The proportion of Thai people who are currently using smartphones, tablets and computers is 64%, 11% and 27%, respectively, which shows the overall growth in the number of mobile devices in Thailand (Google, 2016). Moreover, the use of mobile applications (apps) via mobile devices is rapidly increasing because of the advancement in mobile apps. Mobile apps are software that are installed and run on mobile devices. There are many categories of mobile apps, and these have been developed to serve different purposes.

People have an increased concern over their health and, therefore, have increased their demand in managing their health. This has influenced the rapid development of mobile apps on smartphones and tablets response to their needs. Current healthcare mobile apps are mainly comprised of medical equipment and workout apps. Each healthcare mobile app requires users to input their health data into it, which means it is necessary for users to disclose their personal health data to the mobile app. The required health data varies depending on the purpose of the mobile app. The health data that users are willing to disclose to the mobile app are widely varied, which may be because the public are not equally aware of the degree of privacy protection of disclosed health information.

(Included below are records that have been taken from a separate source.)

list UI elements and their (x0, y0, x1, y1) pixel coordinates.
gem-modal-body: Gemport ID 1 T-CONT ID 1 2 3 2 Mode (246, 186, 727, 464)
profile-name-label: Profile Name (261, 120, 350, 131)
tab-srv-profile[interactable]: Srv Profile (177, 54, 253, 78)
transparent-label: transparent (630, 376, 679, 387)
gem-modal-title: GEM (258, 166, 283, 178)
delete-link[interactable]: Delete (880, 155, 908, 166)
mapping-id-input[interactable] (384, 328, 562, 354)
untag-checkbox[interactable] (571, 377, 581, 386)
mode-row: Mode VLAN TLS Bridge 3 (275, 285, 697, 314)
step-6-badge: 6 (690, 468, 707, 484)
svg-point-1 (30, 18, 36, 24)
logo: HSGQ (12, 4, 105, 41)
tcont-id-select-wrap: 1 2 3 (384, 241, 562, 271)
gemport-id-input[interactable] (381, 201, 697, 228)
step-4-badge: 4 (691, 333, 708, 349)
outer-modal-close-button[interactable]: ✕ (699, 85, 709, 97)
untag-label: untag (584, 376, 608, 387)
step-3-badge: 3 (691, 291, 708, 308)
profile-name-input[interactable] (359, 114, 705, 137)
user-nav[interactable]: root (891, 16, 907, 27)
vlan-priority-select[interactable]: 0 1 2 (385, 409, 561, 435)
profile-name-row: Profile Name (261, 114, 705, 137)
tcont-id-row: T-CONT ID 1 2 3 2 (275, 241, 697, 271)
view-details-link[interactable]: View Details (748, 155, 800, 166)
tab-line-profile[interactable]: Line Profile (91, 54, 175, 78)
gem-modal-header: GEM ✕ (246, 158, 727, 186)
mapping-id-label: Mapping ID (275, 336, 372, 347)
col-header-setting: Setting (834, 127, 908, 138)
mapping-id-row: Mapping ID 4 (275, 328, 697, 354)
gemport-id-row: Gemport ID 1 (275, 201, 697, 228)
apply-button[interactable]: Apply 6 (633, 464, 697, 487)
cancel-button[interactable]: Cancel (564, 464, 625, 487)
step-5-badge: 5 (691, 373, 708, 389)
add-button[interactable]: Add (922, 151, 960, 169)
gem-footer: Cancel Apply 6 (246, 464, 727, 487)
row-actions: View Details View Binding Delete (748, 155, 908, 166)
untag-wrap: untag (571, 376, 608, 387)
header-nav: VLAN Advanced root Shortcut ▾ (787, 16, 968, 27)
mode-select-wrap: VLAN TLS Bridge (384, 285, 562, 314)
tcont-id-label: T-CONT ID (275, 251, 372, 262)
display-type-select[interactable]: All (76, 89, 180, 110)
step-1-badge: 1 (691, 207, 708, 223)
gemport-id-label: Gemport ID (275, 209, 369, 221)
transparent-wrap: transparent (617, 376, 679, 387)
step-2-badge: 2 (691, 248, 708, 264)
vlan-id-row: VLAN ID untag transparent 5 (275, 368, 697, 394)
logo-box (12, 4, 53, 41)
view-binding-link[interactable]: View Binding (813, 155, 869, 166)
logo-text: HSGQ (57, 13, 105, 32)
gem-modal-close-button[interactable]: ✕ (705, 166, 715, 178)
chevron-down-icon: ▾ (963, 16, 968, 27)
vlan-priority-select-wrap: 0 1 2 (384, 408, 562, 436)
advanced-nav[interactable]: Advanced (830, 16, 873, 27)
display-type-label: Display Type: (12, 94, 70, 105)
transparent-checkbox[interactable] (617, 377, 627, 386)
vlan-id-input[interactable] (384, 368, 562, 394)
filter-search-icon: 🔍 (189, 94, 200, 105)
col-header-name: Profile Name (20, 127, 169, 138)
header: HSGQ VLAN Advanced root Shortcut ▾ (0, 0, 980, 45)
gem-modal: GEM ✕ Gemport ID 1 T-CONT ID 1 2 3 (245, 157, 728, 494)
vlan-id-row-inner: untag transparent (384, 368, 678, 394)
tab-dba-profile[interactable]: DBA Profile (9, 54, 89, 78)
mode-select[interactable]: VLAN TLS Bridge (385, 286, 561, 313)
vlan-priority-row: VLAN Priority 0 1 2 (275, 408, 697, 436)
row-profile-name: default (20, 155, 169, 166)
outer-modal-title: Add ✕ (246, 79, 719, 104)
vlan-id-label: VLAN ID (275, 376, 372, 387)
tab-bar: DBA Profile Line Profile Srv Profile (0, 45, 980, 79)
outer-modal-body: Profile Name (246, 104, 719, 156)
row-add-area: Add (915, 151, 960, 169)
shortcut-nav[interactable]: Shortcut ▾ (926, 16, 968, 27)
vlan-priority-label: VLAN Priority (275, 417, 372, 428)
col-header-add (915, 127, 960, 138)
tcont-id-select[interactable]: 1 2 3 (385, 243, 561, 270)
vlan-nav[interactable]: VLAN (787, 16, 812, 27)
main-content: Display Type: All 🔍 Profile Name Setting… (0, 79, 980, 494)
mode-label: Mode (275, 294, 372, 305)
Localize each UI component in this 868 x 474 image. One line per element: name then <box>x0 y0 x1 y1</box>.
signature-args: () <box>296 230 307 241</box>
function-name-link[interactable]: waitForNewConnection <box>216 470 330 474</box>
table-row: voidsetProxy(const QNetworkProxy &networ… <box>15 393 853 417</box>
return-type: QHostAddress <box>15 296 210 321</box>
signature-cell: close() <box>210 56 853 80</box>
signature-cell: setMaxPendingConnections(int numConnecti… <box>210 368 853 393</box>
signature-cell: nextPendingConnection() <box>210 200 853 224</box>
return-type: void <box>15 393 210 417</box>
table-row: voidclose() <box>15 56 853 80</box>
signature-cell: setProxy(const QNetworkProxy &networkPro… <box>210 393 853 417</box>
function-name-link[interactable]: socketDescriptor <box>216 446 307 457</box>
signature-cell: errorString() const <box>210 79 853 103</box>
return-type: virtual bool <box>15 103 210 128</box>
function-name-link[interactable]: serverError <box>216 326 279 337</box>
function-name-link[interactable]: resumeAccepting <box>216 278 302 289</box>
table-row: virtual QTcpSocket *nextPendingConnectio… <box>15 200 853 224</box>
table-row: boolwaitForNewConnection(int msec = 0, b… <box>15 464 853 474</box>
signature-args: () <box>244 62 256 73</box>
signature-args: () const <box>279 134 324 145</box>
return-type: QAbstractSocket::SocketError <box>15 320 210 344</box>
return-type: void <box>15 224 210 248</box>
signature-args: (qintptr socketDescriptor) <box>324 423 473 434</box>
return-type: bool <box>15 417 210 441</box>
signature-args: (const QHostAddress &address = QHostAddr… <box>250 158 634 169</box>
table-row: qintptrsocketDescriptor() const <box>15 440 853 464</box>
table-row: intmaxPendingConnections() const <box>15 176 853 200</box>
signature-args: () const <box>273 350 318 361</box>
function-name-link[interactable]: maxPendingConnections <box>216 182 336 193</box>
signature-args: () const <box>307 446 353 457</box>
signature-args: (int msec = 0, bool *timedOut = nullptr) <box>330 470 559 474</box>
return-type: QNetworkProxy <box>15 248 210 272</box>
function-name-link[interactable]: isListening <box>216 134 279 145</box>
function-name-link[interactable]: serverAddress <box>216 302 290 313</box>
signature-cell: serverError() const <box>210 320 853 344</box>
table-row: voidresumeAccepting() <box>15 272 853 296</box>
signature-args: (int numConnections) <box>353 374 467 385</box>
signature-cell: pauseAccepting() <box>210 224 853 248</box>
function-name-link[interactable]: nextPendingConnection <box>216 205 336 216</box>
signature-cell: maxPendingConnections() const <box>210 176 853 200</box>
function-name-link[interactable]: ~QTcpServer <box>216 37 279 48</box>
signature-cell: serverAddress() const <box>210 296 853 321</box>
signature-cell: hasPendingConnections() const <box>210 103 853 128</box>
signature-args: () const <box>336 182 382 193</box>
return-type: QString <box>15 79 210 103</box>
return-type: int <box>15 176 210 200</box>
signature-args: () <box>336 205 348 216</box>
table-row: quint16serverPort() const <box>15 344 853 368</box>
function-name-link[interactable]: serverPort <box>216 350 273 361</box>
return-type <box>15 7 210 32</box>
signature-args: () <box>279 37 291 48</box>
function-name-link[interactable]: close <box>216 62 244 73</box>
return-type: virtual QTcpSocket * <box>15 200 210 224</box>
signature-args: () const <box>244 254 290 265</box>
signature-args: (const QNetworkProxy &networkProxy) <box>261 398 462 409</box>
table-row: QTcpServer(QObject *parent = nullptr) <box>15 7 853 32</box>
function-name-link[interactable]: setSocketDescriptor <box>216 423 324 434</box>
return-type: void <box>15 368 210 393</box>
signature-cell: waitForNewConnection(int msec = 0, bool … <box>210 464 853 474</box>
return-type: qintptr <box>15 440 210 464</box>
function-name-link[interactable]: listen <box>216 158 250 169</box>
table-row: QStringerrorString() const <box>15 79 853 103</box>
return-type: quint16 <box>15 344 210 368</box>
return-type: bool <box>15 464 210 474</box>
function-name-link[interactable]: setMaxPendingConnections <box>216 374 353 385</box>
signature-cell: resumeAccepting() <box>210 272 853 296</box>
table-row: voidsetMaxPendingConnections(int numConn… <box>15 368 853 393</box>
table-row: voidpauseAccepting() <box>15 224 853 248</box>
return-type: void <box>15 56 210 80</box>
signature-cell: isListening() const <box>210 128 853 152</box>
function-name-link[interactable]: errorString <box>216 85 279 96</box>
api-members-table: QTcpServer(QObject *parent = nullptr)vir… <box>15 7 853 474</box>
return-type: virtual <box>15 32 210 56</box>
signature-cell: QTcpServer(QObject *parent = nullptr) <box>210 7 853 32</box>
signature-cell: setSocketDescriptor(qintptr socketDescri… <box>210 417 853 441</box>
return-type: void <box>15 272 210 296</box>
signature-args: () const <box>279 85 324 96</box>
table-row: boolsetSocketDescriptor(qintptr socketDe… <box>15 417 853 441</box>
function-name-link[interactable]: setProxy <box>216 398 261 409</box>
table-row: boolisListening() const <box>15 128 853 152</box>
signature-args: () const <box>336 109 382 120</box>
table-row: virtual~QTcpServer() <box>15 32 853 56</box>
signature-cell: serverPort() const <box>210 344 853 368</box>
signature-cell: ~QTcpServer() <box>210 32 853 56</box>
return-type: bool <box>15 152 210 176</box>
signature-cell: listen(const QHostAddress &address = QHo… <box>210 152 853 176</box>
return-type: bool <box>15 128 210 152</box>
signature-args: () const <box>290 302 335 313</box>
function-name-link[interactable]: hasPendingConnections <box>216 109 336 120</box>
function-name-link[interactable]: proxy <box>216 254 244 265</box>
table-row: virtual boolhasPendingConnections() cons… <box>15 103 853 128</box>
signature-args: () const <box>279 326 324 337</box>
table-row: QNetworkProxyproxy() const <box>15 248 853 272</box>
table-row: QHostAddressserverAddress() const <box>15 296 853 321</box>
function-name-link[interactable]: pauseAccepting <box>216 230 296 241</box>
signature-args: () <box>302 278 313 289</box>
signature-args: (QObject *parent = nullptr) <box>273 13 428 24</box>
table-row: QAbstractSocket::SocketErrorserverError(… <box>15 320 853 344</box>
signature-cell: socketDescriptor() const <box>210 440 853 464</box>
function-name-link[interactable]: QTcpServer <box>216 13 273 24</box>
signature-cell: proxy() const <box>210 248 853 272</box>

Disclosure of personal health information (PHI) via a mobile app is a significant issue as people have their own different level of risk concern about disclosing their PHI. There is the risk of PHI being stolen, or accessed without authorization, which could pose a threat to users. For instance, the data of hospitals in the U.S.A. was hacked (CNN, 2014), where the social security number, address, birth date and telephone number of more than 4.5 million patients was accessed from the hospital information system that was linked to other hospitals in 28 states. If the PHI was then acquired by a malefactor, it would negatively impact upon the victim’s and hospital information system’s security and trustworthiness. Consumers are accordingly concerned with privacy when they intend to disclose their PHI to a health website (Bansal et al., 2010). To use a website or mobile app, the consumer must have an account that includes their PHI. Once consumers perceive the reputation of the website and acquaint themselves with the website, their privacy concern about the website is largely alleviated (Li, 2014). However, the benefits from revealing personal information via mobile apps are attractive to consumers because they can get personalized products and services as well as promotions (Wang et al., 2016).

This study developed a research model of intention to disclose PHI, largely based on previous studies. This paper is one of the first studies to examine the factors that influence the users’ intention to disclose PHI via mobile apps in Thailand. The result will help identify the factors enabling PHI disclosure by Thai people and be a guideline for the government to set the relevant policies and law for healthcare mobile app development and healthcare information sharing via mobile apps that more exactly serve the citizens’ requirements. In addition, this paper will show the difference in personal information disclosure in different situations; for example, when people are healthy and when they have medical problems.